More federal management of key components of the Internet needed
Michael.Dillon at radianz.com
Michael.Dillon at radianz.com
Thu Oct 24 09:38:06 UTC 2002
> Hardly. They have a hard enough time passing information from one squad
to
> another within the FBI, they're never going to be able to survive and
> interoperate in the Information Age against high-tech threats that move
at
> packet speed. And don¹t get me started about Infragard.....ugh...
What government fails to realize is that this is war. In a combat
situation, you have to rely on the skill and the initiative of front-line
troops to win the battle, not generals and certainly not politicians. It
is true that generals and politicians can win wars, but they do this by
making the battles irrelevant, i.e. negotiating the surrender of the
enemy. However, the war we are involved in is against a disorganized enemy
who has no politicians of his own and who probably doesn't even have any
generals. Since there are no hacker politicians to negotiate with,
political action has little chance of being effective. And since there are
no hacker generals making sweeping strategic decisions, there is not much
for an organization like the FBI or NIPC to do.
The best strategic action that government and crimefighting groups can
take is to encourage and support the front-line troops to go out there and
fight the enemey. Battles are won by persistence, rapidly adapting to the
fluid situation and quick decision making on or near the front-lines.
That's why the existing communications channels and information sharing
tools used by network operators are superior to Infragard or anything that
the FBI or NIPC could think up. They are used to the slow plodding
post-mortem analysis of crimes that have been committed. Their goal is
only to catch the perp. However, on the net, we are more concerned with
mitigating the damage of an attack while it occurs and removing newly
discovered vulnerabilities as soon as possible.
I think a lot of the debate about infrastructure protection would
evaporate if we would be clearer about the goals of the different parties
and we would recognize that different goals require different means. The
FBI can manage their own program to catch perps who attack the
infrastructure while we can manage our program to quickly react to an
attack in real time, i.e. fight the front-line battles.

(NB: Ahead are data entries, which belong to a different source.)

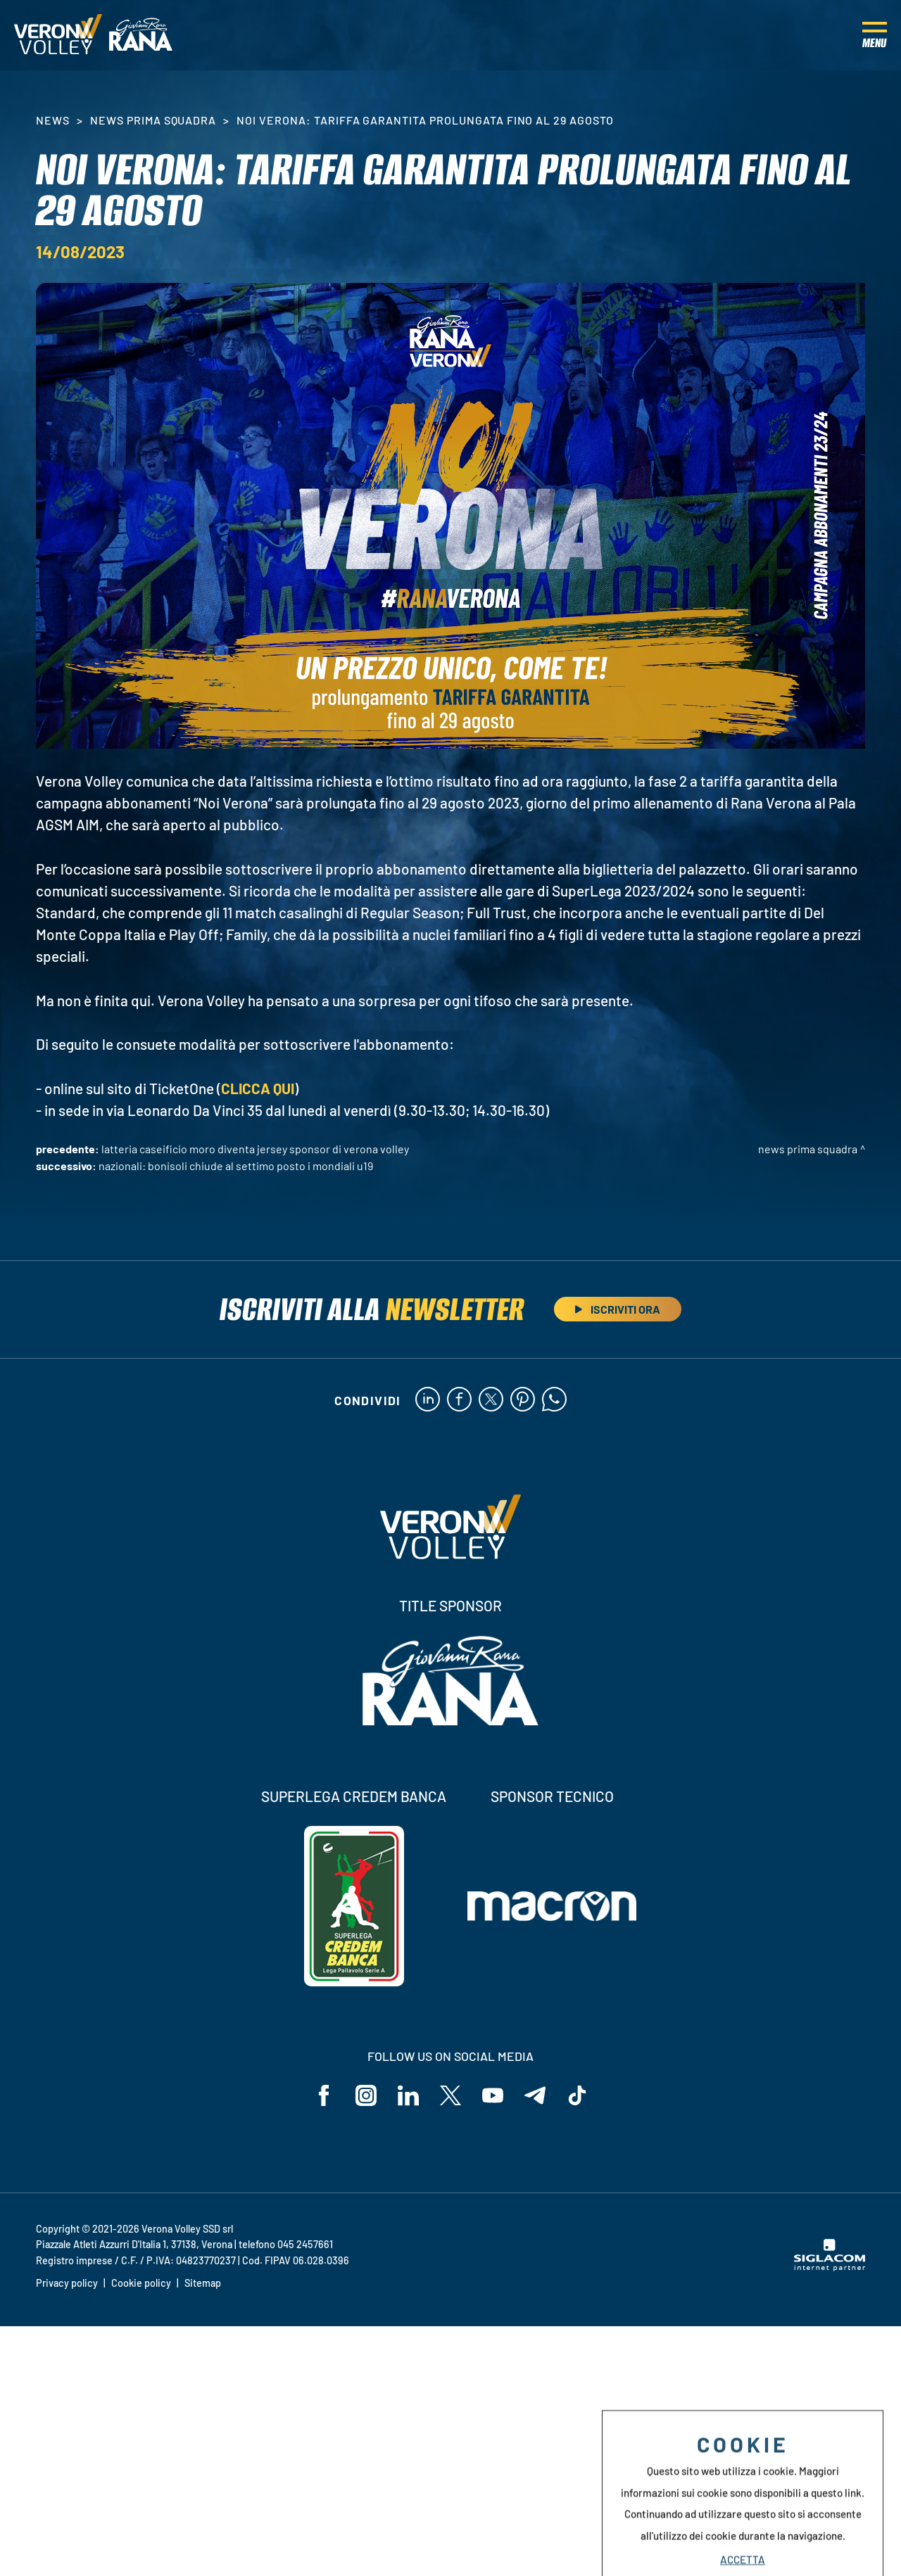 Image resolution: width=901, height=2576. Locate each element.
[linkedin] (427, 1400)
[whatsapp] (554, 1400)
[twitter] (491, 1400)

Perhaps we need to better document the times when the net community was
successful in dealing with an attack and analyze what was good and should
be kept versus what was bad and could be improved. One incident that I
recall was the wave of SYN flood attacks that led to various OS kernels
being hardened against such an attack. At the time I was on both the NANOG
list and the firewalls mailing list. I crossposted several messages
between the two lists so that both communities would see the full picture
and so that both groups could work together to win that one battle over a
period of two or three days. The end result was not to eliminate SYN
floods but we did mitigate the attacks so that nowadays you cannot knock
out a server with a low-bandwidth stream of SYN packets.